Sementara Forum Masyarakat Sipil untuk Keadilan Iklim (CSF-CJI) dan Koalisi Rakyat untuk Keadilan Perikanan (KIARA) menyatakan pembangunan bendungan laut raksasa itu dapat memperburuk kondisi lingkungan pesisir Jakarta, karena memperlambat arus debit air tiga belas sungai yang bermuara di Teluk Jakarta dan memacu pendangkalan sungai.

“Bila hal ini berlangsung, pemerintah harus mengeruk sungai secara teratur, supaya tidak mengakibatkan banjir. Tanggul raksasa juga akan melahirkan sejumlah masalah baru yang merugikan masyarakat dan pemerintah,” kata Mida Saragih, Koordinator Nasional CSF-CJI dalam siaran pers yang diterima Greeners.

“Pemerintah semestinya serius menyiapkan perluasan Ruang Terbuka Hijau sampai dengan 30 persen guna memberikan perlindungan terhadap kualitas udara dan iklim mikro,” tambah Mida.
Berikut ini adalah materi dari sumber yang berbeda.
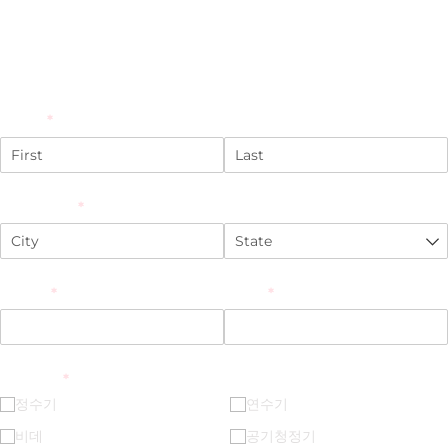
상담 문의
연락처와 문의 내용을 남겨주시면 빠르게 연락드립니다.
Name
(required)
*
City, State
(required)
*
Phone
(required)
*
Email
(required)
*
관심 제품
(required)
*
정수기
연수기
비데
공기청정기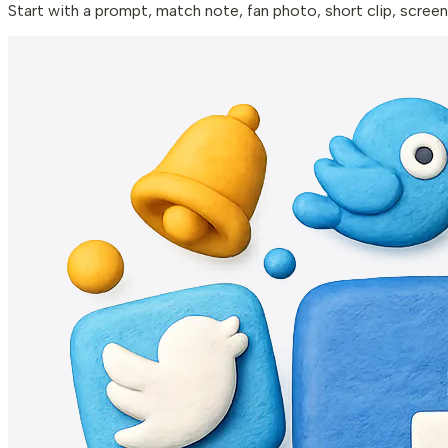
Start with a prompt, match note, fan photo, short clip, screens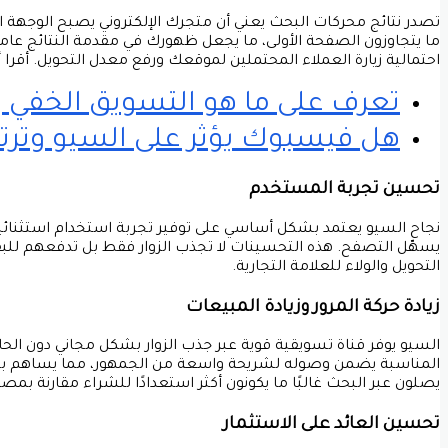
تصدر نتائج محركات البحث يعني أن متجرك الإلكتروني يصبح الوجهة ا
ما يتجاوزون الصفحة الأولى، ما يجعل ظهورك في مقدمة النتائج عاملً
احتمالية زيارة العملاء المحتملين لموقعك ورفع معدل التحويل.
أقرا 
تعرف على ما هو التسويق الخفي و
هل فيسبوك يؤثر على السيو وتر
تحسين تجربة المستخدم
نجاح السيو يعتمد بشكل أساسي على توفير تجربة استخدام استثنائ
يسهّل التصفح. هذه التحسينات لا تجذب الزوار فقط بل تدفعهم للبق
التحويل والولاء للعلامة التجارية.
زيادة حركة المرور وزيادة المبيعات
السيو يوفر قناة تسويقية قوية عبر جذب الزوار بشكل مجاني دون ال
المناسبة يضمن وصوله لشريحة واسعة من الجمهور، مما يساهم بشكل
يصلون عبر البحث غالبًا ما يكونون أكثر استعدادًا للشراء مقارنة بمصا
تحسين العائد على الاستثمار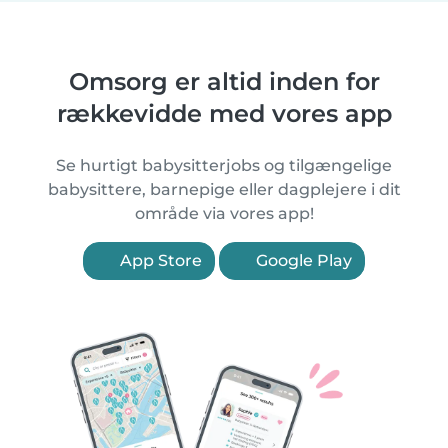
Omsorg er altid inden for
rækkevidde med vores app
Se hurtigt babysitterjobs og tilgængelige
babysittere, barnepige eller dagplejere i dit
område via vores app!
App Store
Google Play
Sedangkan Selamet Daroyni, Koordinator Pendidikan dan Penguatan Jaringan KIARA mengatakan pembangunan bendungan itu tidak memperhatikan kemampuan daya dukung lingkungan hidup dan sumber daya alam.

Menurut kajian Koalisi Rakyat untuk Keadilan Perikanan (KIARA), pemburukan kualitas ekosistem pesisir Jakarta berlangsung dengan sangat cepat dan tidak memperhatikan implikasinya terhadap penurunan daya dukung lingkungan. Di antaranya hutan mangrove seluas 1.134 hektare pada tahun 1960, kini tersisa tidak lebih dari 15 % saja.
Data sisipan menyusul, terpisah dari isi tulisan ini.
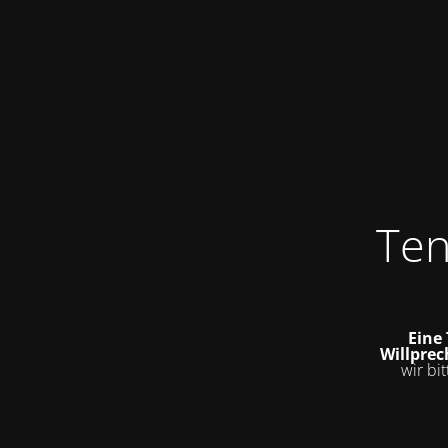
Ten
Eine
Willprech
wir bi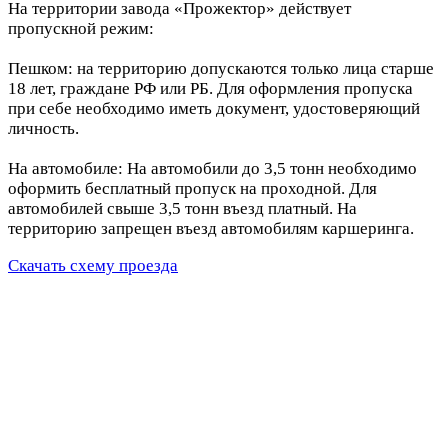
На территории завода «Прожектор» действует
пропускной режим:
Пешком: на территорию допускаются только лица старше
18 лет, граждане РФ или РБ. Для оформления пропуска
при себе необходимо иметь документ, удостоверяющий
личность.
На автомобиле: На автомобили до 3,5 тонн необходимо
оформить бесплатный пропуск на проходной. Для
автомобилей свыше 3,5 тонн въезд платный. На
территорию запрещен въезд автомобилям каршеринга.
Скачать схему проезда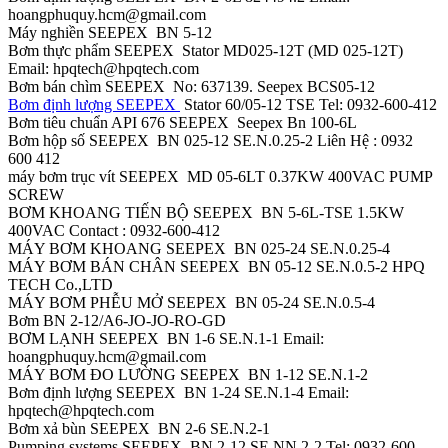
hoangphuquy.hcm@gmail.com
Máy nghiền SEEPEX BN 5-12
Bơm thực phẩm SEEPEX Stator MD025-12T (MD 025-12T)
Email: hpqtech@hpqtech.com
Bơm bán chìm SEEPEX No: 637139. Seepex BCS05-12
Bơm định lượng SEEPEX
Stator 60/05-12 TSE Tel: 0932-600-412
Bơm tiêu chuẩn API 676 SEEPEX Seepex Bn 100-6L
Bơm hộp số SEEPEX BN 025-12 SE.N.0.25-2 Liên Hệ : 0932
600 412
máy bơm trục vít SEEPEX MD 05-6LT 0.37KW 400VAC PUMP
SCREW
BƠM KHOANG TIẾN BỘ SEEPEX BN 5-6L-TSE 1.5KW
400VAC Contact : 0932-600-412
MÁY BƠM KHOANG SEEPEX BN 025-24 SE.N.0.25-4
MÁY BƠM BÁN CHÂN SEEPEX BN 05-12 SE.N.0.5-2 HPQ
TECH Co.,LTD
MÁY BƠM PHỄU MỞ SEEPEX BN 05-24 SE.N.0.5-4
Bơm BN 2-12/A6-JO-JO-RO-GD
BƠM LẠNH SEEPEX BN 1-6 SE.Ν.1-1 Email:
hoangphuquy.hcm@gmail.com
MÁY BƠM ĐO LƯỜNG SEEPEX BN 1-12 SE.N.1-2
Bơm định lượng SEEPEX BN 1-24 SE.N.1-4 Email:
hpqtech@hpqtech.com
Bơm xả bùn SEEPEX BN 2-6 SE.N.2-1
Pumping systems SEEPEX BN 2-12 SE.NΝ.2-2 Tel: 0932-600-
Salah satu penyebab utamanya adalah alih fungsi lahan dengan cara pengurugan tanah untuk perluasan lahan (reklamasi). Dengan izin pemerintah, sejumlah perusahaan properti dan pergudangan melaksanakan reklamasi tersebut.

Oleh karena itu KIARA dan CSF-CJI mendesak Kementerian Koordinator Perekonomian RI dan Pemerintah DKI Jakarta agar mulai meletakkan prediksi DNPI terkait Jakarta 2030 sebagai referensi strategis guna merevisi Rencana Tata Ruang dan Tata Wilayah Jakarta.
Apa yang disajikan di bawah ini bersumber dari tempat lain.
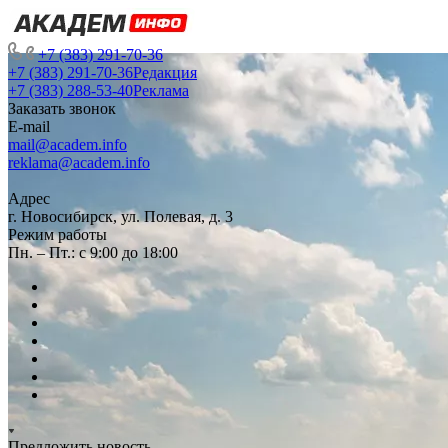
+7 (383) 291-70-36
+7 (383) 291-70-36
Редакция
+7 (383) 288-53-40
Реклама
Заказать звонок
E-mail
mail@academ.info
reklama@academ.info
Адрес
г. Новосибирск, ул. Полевая, д. 3
Режим работы
Пн. – Пт.: с 9:00 до 18:00
Предложить новость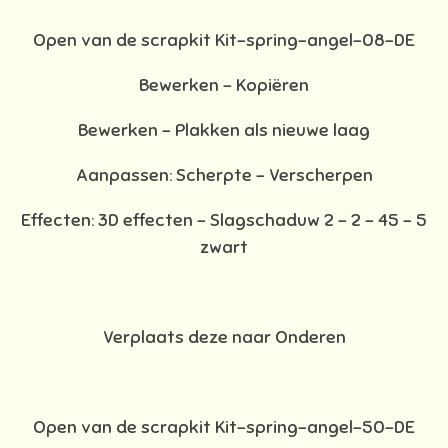
Open van de scrapkit Kit-spring-angel-08-DE
Bewerken – Kopiëren
Bewerken - Plakken als nieuwe laag
Aanpassen: Scherpte – Verscherpen
Effecten: 3D effecten - Slagschaduw 2 – 2 – 45 – 5
zwart
Verplaats deze naar Onderen
Open van de scrapkit Kit-spring-angel-50-DE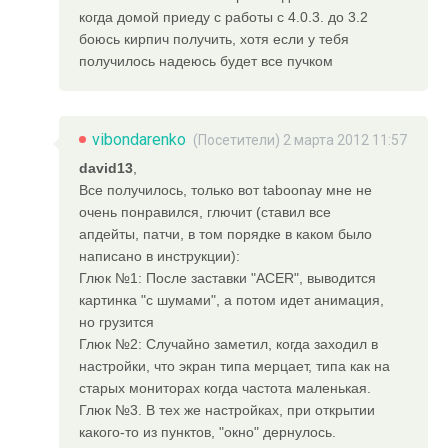
когда домой приеду с работы с 4.0.3. до 3.2
боюсь кирпич получить, хотя если у тебя
получилось надеюсь будет все пучком
vibondarenko
(Посетители) 2 марта 2012 11:57
david13
,
Все получилось, только вот taboonay мне не
очень понравился, глючит (ставил все
апдейты, патчи, в том порядке в каком было
написано в инструкции):
Глюк №1: После заставки "ACER", выводится
картинка "с шумами", а потом идет анимация,
но грузится
Глюк №2: Случайно заметил, когда заходил в
настройки, что экран типа мерцает, типа как на
старых мониторах когда частота маленькая.
Глюк №3. В тех же настройках, при открытии
какого-то из пунктов, "окно" дернулось.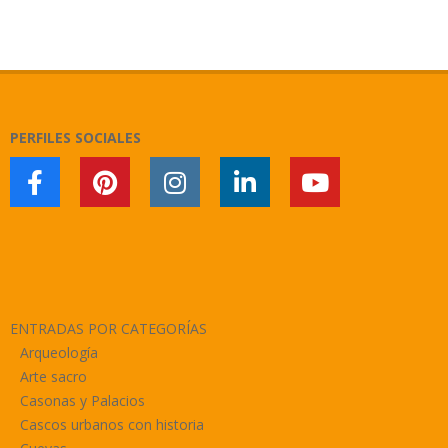
2018-
11-
09
PERFILES SOCIALES
ENTRADAS POR CATEGORÍAS
Arqueología
Arte sacro
Casonas y Palacios
Cascos urbanos con historia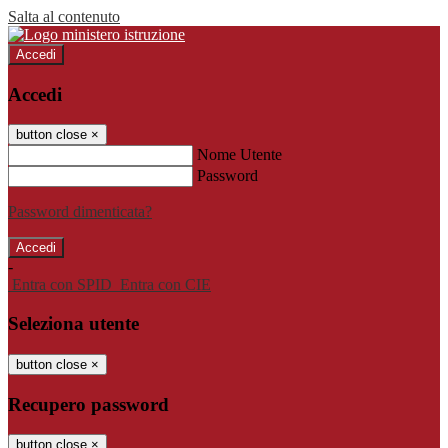
Salta al contenuto
Accedi
Accedi
button close
×
Nome Utente
Password
Password dimenticata?
-
Entra con SPID
Entra con CIE
Seleziona utente
button close
×
Recupero password
button close
×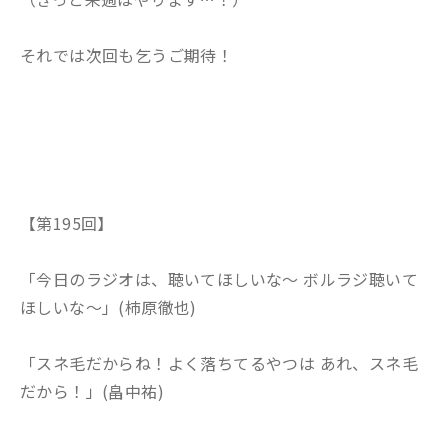
それでは次回も乞うご期待！
【第195回】
「今日のラジオは、聴いてほしいな〜 ボルラジ聴いて
ほしいな〜」(柿原徹也)
「スネ毛だからね！よく落ちてるやつは あれ、スネ毛
だから！」(畠中祐)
Pemerintah agar lebih berkonsentrasi untuk pengelolaan lingkungan hidup dan sumber daya air yang mengintegrasikan hulu-hilir. Tujuan utamanya agar inisiatif-inisiatif penyelamatan lingkungan yang sudah berlangsung dapat memberikan hasil maksimal dan membebaskan Jakarta dari bencana.

Pada kesempatan sebelumnya, Gubernur DKI Jakarta Joko Widodo menjelaskan ada tiga kendala pembangunan tanggul raksasa yaitu belum selesainya rancangan besar tanggul, belum dimulainya pembebasan lahan, dan belum diaturnya pelaksana proyek.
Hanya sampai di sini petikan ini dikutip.